I have no party affiliation. I worked at the Council of Economic Advisors as a Senior Economist in President Reagan's first term, but I voted for President Carter. It was an honor to serve President Reagan and the country, and I ended up writing a large part of the President Reagan's first Economic Report of the President (the 1982 Report). But anyone reading that report will find my sections were both highly supportive of some of President Reagan's policies and highly critical of others.

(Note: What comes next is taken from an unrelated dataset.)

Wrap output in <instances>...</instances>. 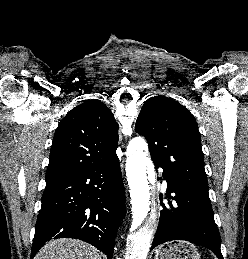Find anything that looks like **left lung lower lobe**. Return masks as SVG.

Good economics is not partisan, and no economist can provide impartial policy advice if he is beholden to a political party. Both Republican and Democratic administrations have been served by economists with excellent academic credentials. But when these economists go to Washington, their economics training invariably takes a back seat to their goal of pleasing the politician for whom they work. Rather than initially propose the best policies, they offer policies to their political masters that they judge to be politically feasible. As a result politicians too often fail to learn what really should be done. Any heart surgeon who failed to operate to save a patient's life would lose his license. But for economists turned politicians, there is no such penalty for continuing to advocate doing too little too late.
Today, our economy is in cardiac arrest. It needs open heart surgery, not more band aides. Massive unemployment and underemployment, astronomical fiscal obligations, and a financial system that could collapse again in short order are our economy's symptoms. Its cure is not maintaining the status quo -- the putative cautious, conservative approach. In fact, maintaining current policy is both extremely dangerous and radical. The reforms I propose would change many things very quickly and fundamentally, but they are the safe bets for our economy, ourselves, and our children.
The policies (see www.thepurpleplans.org) I'm proposing will restore jobs, increase national saving, raise investment, foster growth, fix healthcare, reform the tax system, modernize Social Security, preserve our environment, and treat all Americans, whether young or old and whether rich and poor, fairly.